** Work request **
Every line from the one containing "Locate an element" to the end of the data below should be copied exactly, but pictures should not.

(Stored entries)
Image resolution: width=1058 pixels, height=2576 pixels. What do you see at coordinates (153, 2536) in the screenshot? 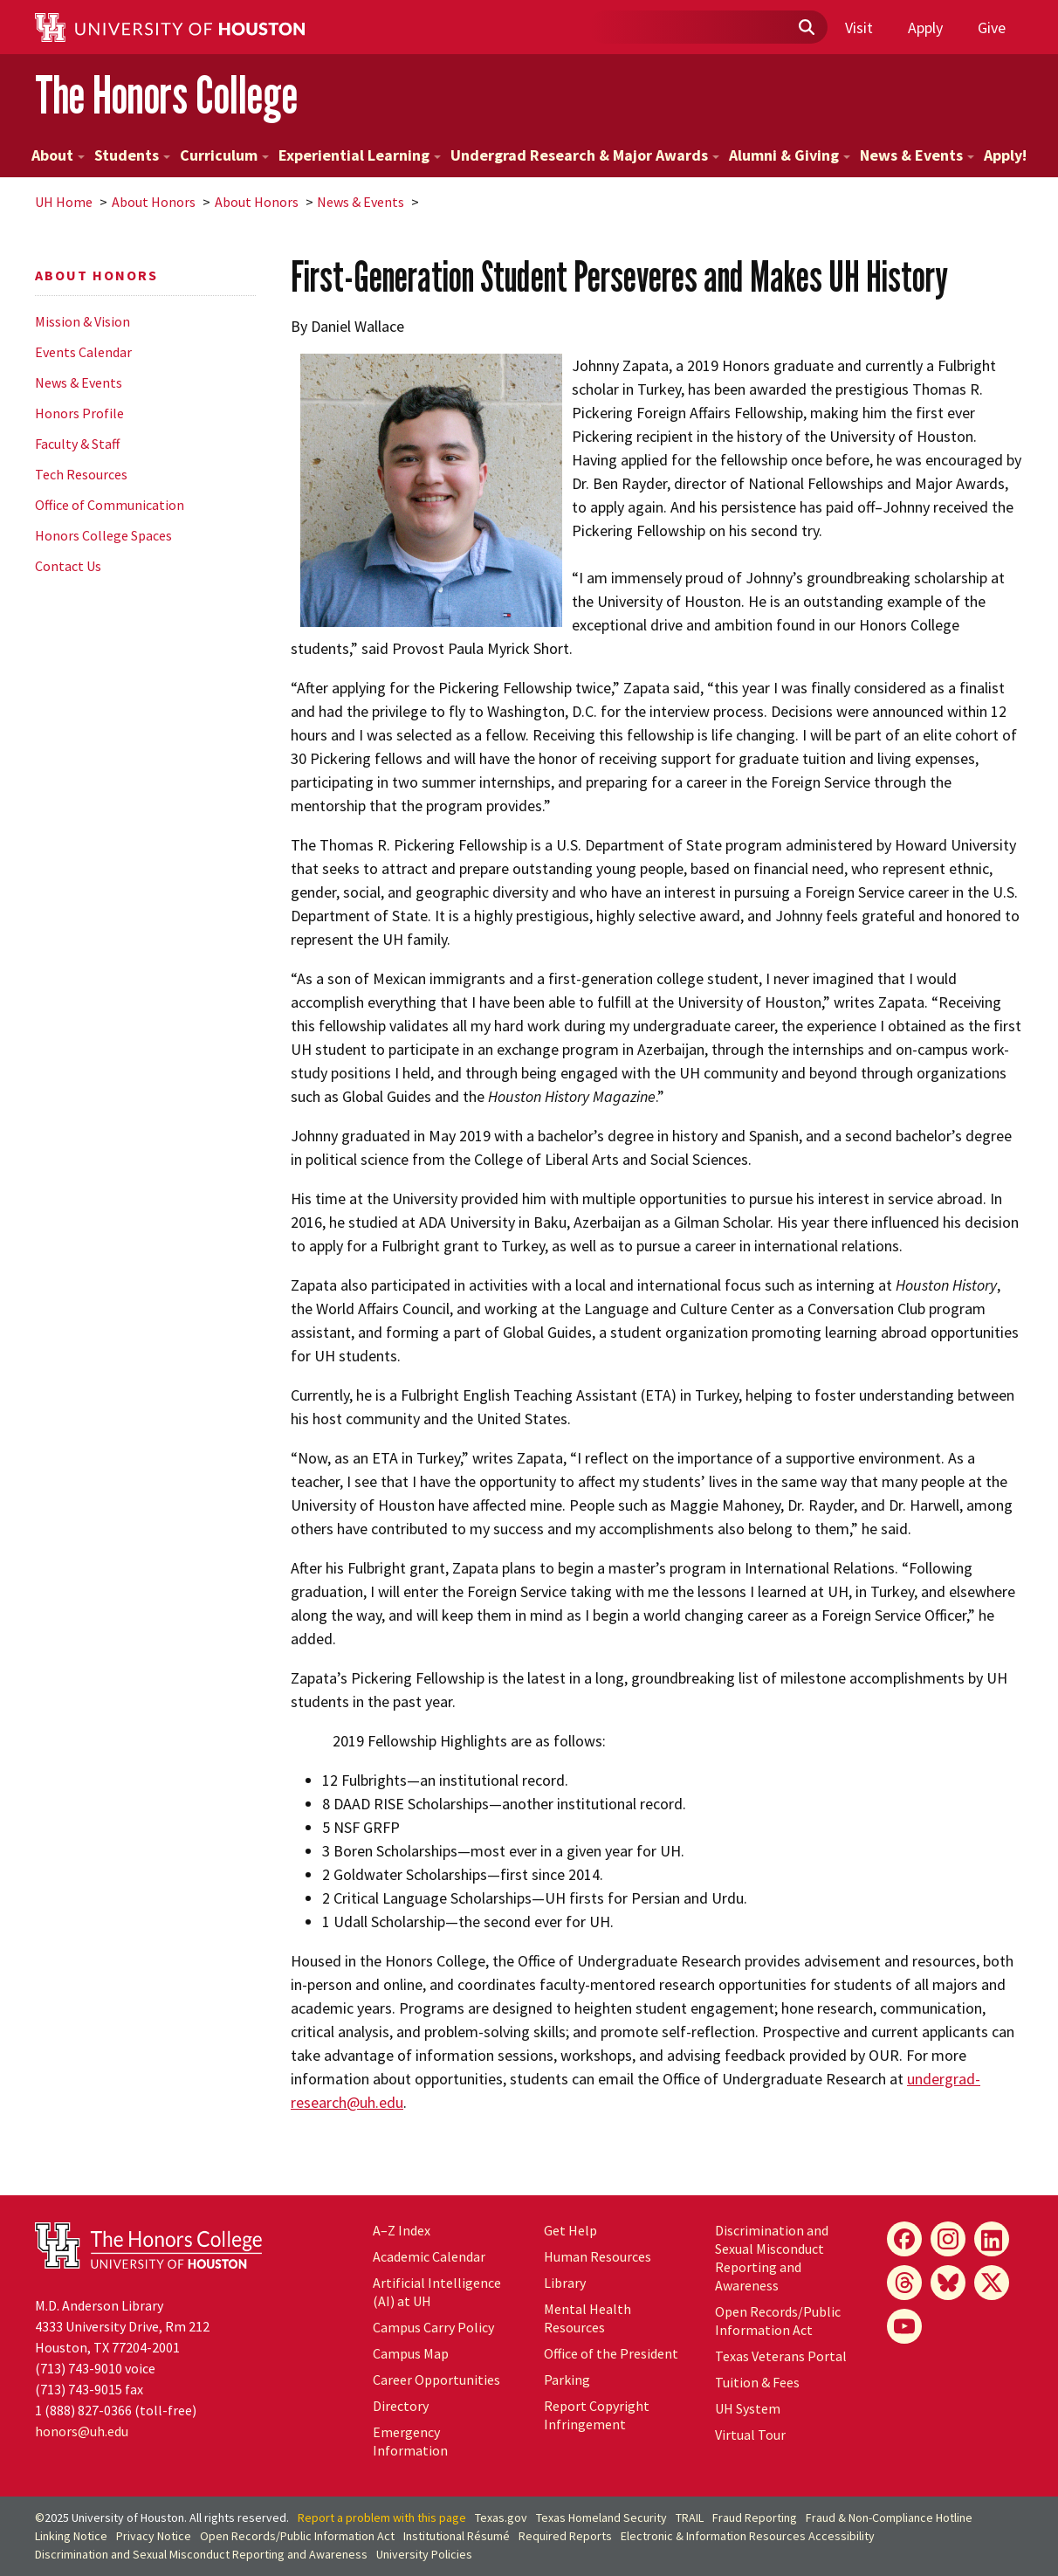
I see `Privacy Notice` at bounding box center [153, 2536].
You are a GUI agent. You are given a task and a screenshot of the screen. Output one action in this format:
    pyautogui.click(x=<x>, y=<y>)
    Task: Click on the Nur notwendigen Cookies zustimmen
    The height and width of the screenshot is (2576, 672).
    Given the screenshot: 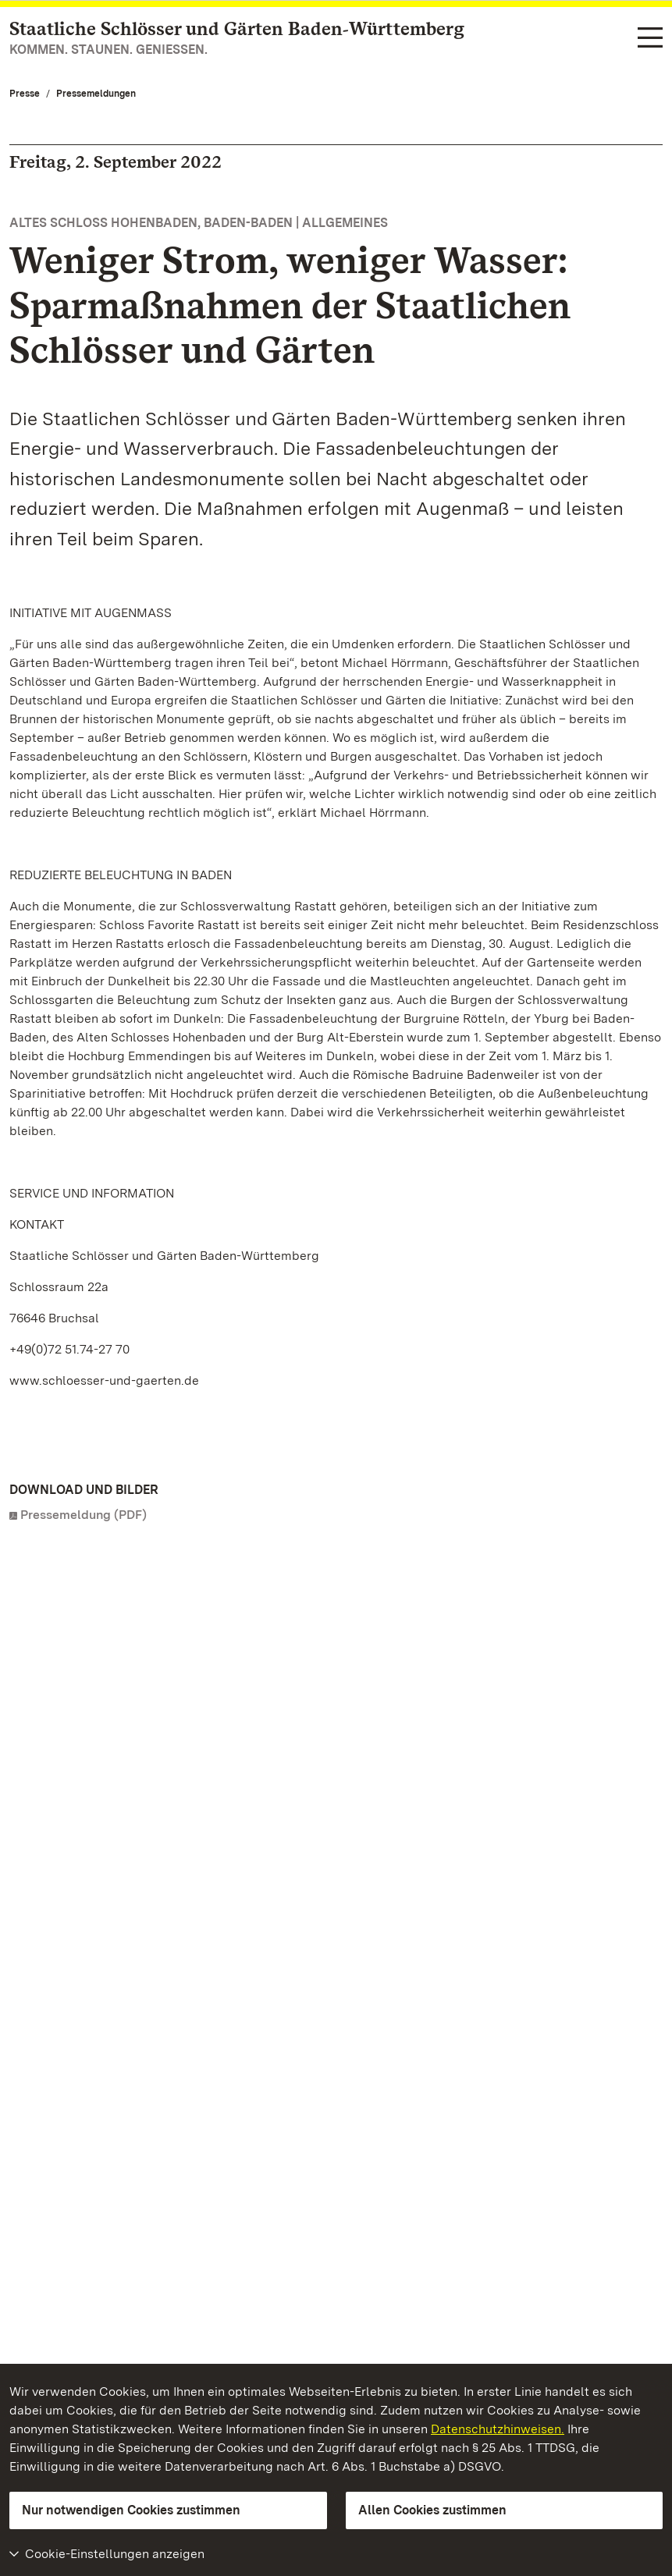 What is the action you would take?
    pyautogui.click(x=131, y=2510)
    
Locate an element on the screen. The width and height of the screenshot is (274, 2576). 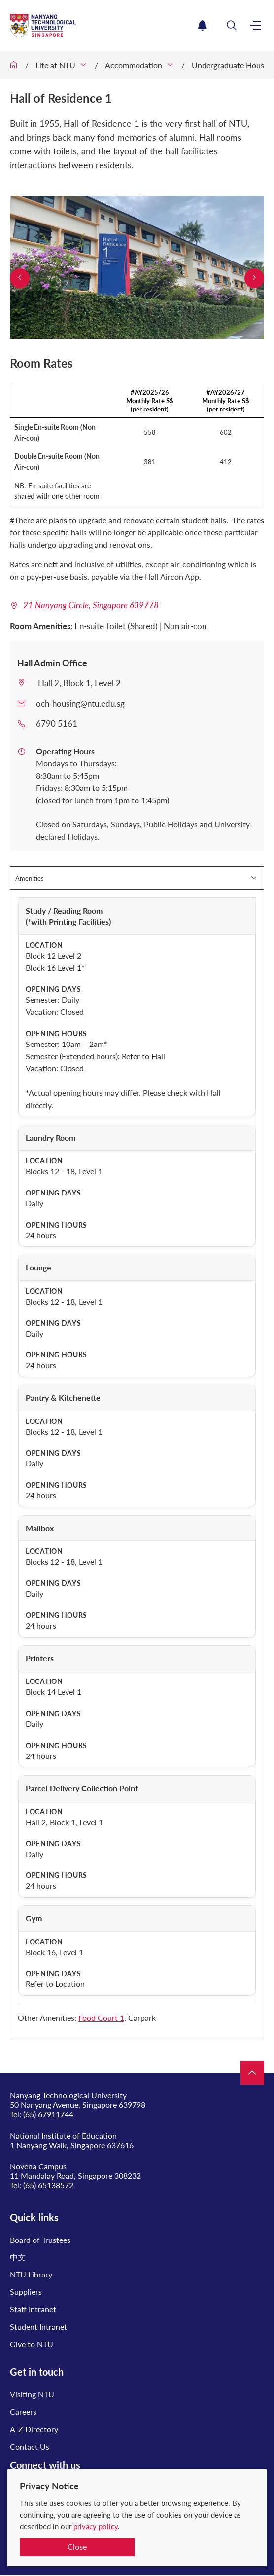
Careers is located at coordinates (23, 2411).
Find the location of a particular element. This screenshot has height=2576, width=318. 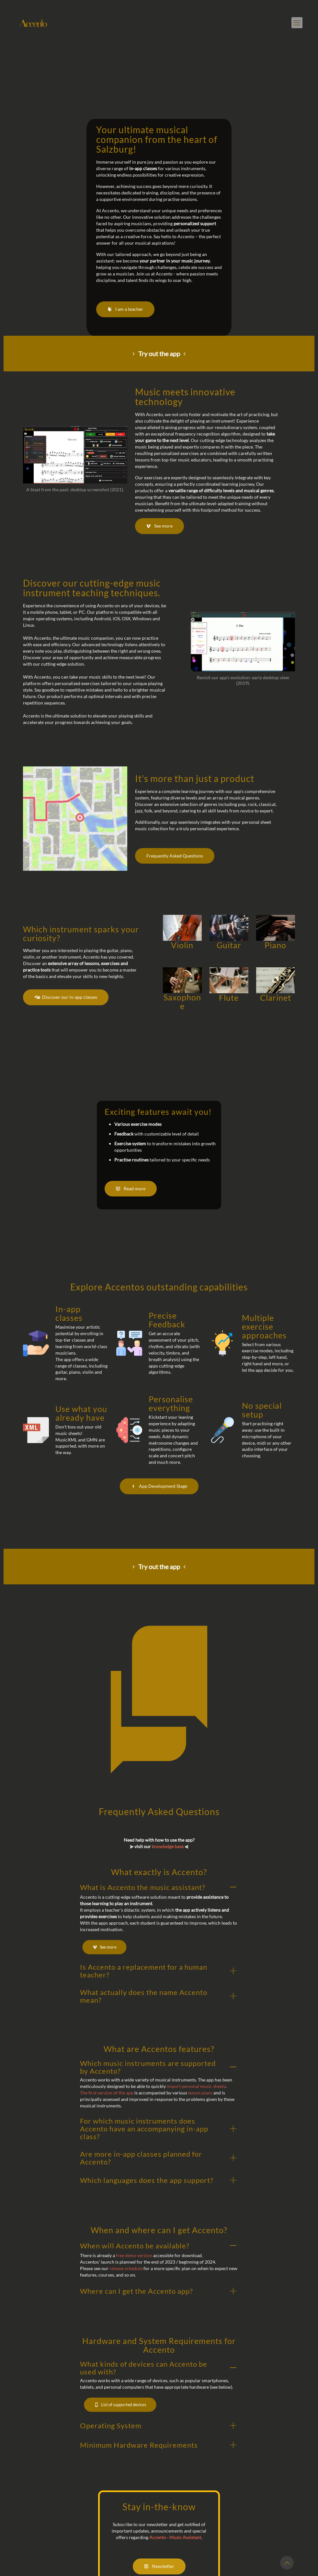

[Back to top icon] is located at coordinates (287, 2563).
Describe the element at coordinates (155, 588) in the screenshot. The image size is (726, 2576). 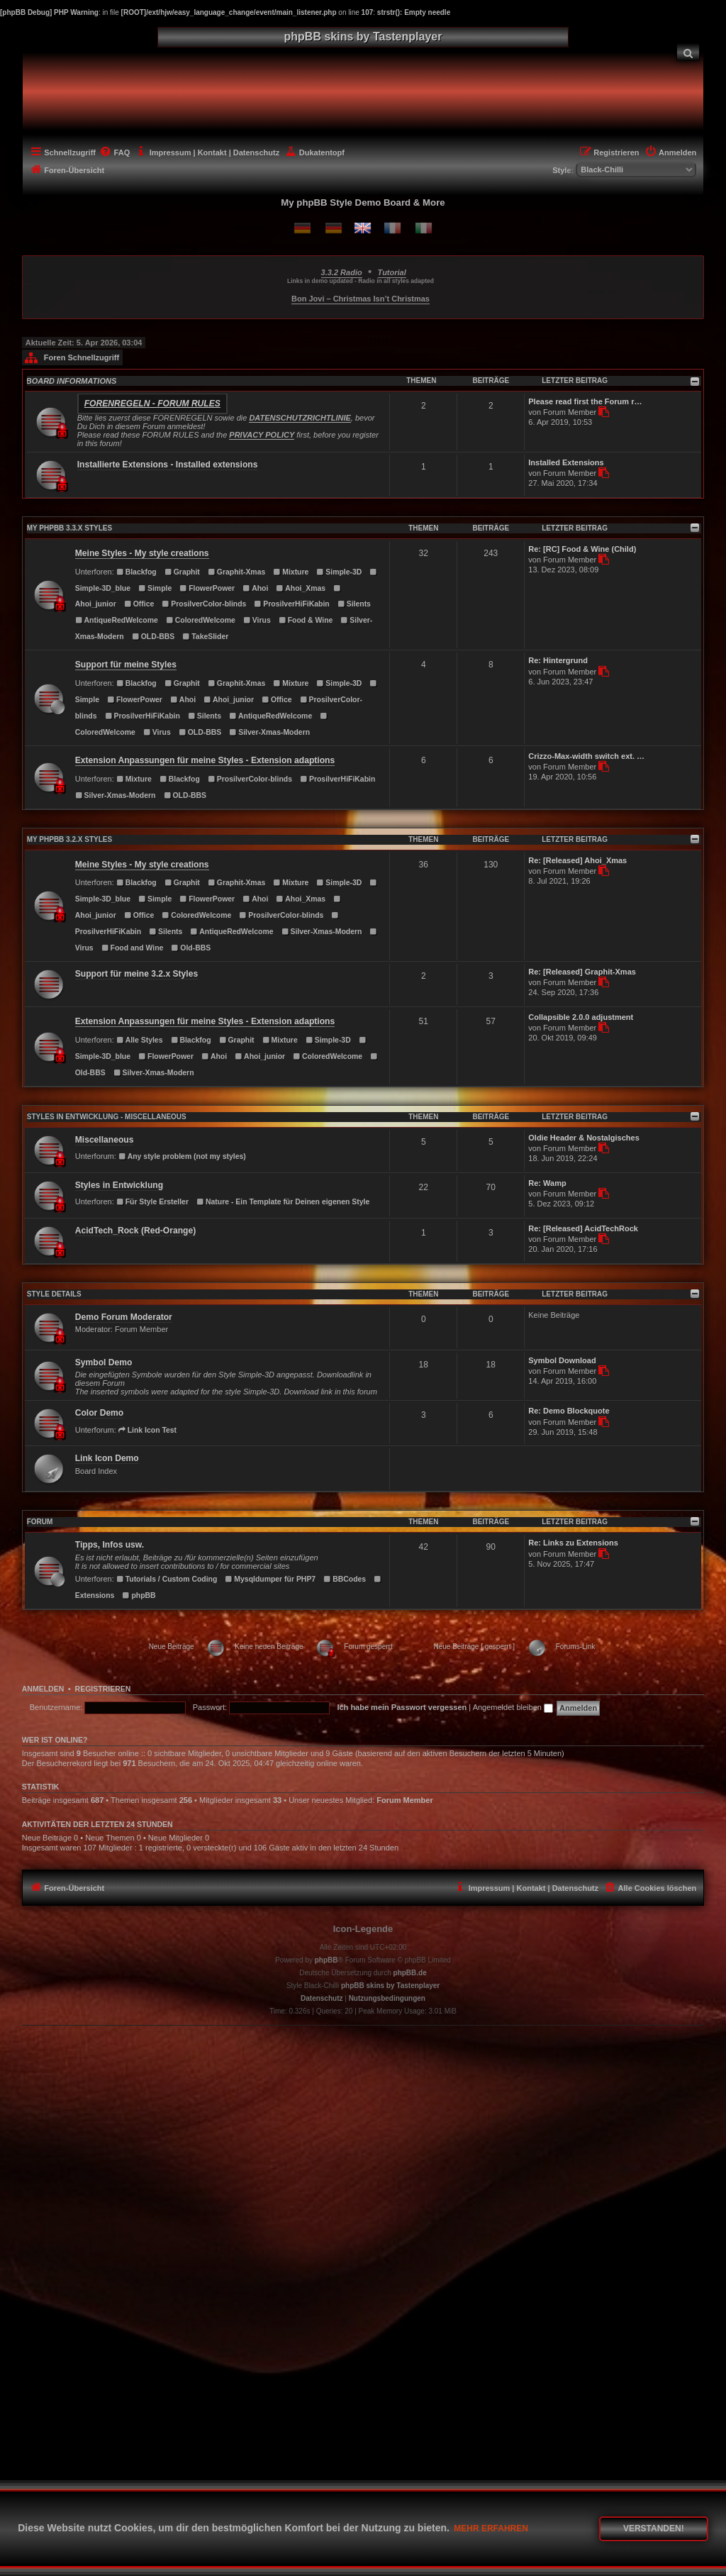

** Task output **
Locate an element on the screen. The width and height of the screenshot is (274, 2576). 
Careers is located at coordinates (23, 2411).
Find the location of a particular element. This screenshot has height=2576, width=318. 

[Back to top icon] is located at coordinates (287, 2563).
Describe the element at coordinates (155, 588) in the screenshot. The image size is (726, 2576). 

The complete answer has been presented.